Pull out of the data below the stretch of lines bounded by the one containing "Hospital After Fiery Exit At" and the one containing "Of O'Reilly Series Poles At", both bounds included, unchanged.

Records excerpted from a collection
____

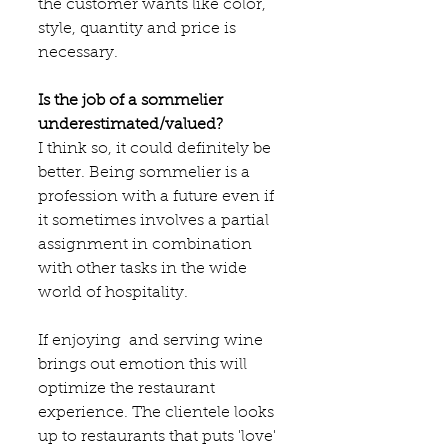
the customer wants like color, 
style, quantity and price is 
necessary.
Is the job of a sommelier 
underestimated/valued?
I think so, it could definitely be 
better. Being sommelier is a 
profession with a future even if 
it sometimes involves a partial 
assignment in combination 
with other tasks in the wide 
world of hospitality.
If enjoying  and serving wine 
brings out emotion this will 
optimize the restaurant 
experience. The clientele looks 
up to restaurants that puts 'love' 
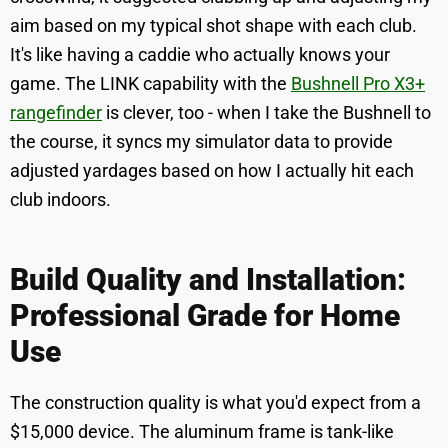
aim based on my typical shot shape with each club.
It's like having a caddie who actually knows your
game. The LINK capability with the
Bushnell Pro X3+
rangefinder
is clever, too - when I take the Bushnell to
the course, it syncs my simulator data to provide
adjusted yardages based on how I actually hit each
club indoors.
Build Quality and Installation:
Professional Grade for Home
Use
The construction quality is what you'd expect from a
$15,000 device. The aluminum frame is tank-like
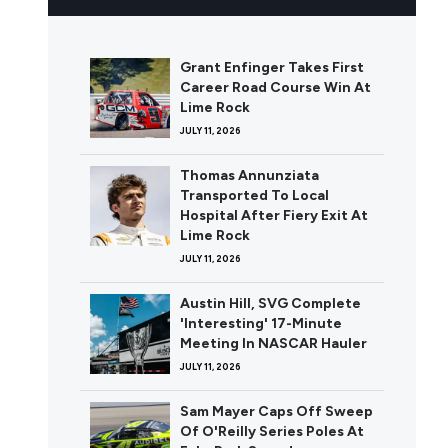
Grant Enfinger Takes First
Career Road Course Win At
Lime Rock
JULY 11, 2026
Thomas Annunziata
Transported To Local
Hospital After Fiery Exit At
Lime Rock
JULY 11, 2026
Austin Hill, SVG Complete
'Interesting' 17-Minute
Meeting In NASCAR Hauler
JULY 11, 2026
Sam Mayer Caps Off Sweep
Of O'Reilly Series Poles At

____

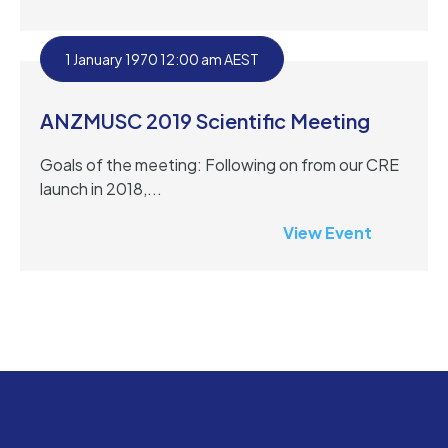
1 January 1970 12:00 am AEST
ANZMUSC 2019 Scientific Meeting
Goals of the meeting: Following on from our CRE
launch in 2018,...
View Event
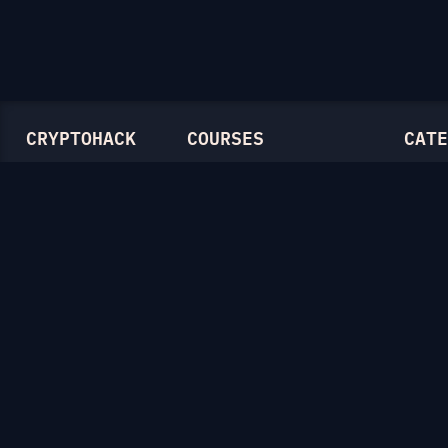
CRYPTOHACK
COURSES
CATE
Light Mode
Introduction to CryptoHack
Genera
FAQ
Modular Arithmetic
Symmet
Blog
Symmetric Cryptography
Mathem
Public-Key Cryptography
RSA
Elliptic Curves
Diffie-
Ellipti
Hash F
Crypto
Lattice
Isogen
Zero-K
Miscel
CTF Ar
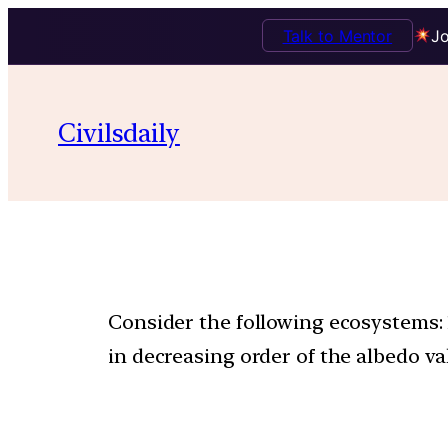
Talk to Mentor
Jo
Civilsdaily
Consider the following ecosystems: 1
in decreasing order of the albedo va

____

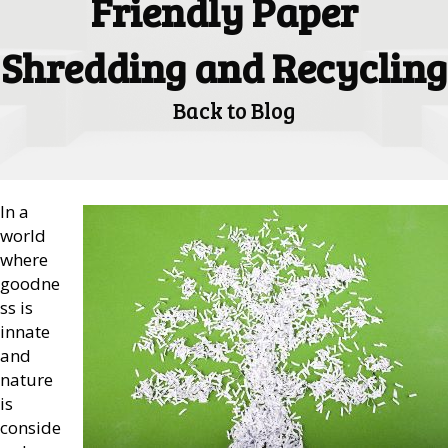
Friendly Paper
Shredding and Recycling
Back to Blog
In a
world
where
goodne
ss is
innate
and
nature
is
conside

____

> TASK RESULT
Hospital After Fiery Exit At
Lime Rock
JULY 11, 2026
Austin Hill, SVG Complete
'Interesting' 17-Minute
Meeting In NASCAR Hauler
JULY 11, 2026
Sam Mayer Caps Off Sweep
Of O'Reilly Series Poles At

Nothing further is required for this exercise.